[Extracted records]
'''

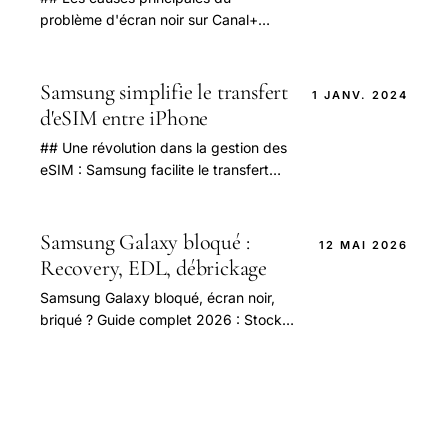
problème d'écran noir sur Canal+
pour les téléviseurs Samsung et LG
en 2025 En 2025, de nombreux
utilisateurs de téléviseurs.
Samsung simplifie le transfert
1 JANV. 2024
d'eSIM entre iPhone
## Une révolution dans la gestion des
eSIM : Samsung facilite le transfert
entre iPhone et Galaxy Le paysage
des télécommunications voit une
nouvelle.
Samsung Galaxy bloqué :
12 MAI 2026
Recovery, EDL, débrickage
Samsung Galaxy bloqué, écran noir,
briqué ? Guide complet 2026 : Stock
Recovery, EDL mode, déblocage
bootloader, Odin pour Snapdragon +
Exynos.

'''
'''

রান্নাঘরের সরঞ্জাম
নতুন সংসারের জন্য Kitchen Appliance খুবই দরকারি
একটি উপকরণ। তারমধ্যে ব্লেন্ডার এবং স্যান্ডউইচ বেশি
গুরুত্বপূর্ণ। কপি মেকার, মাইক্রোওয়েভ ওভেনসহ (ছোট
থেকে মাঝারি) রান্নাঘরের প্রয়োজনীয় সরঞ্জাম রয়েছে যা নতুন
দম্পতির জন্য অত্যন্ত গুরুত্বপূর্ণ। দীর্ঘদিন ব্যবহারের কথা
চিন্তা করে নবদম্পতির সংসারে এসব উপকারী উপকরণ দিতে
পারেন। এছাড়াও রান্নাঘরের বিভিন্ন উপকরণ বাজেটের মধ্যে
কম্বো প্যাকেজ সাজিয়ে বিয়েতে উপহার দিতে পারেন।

'''

What you are asked to do: Wherever the word "Samsung" occurs in the data above, copy the line it sits in.

Problem solution:
pour les téléviseurs Samsung et LG
Samsung simplifie le transfert
eSIM : Samsung facilite le transfert
Samsung Galaxy bloqué :
Samsung Galaxy bloqué, écran noir,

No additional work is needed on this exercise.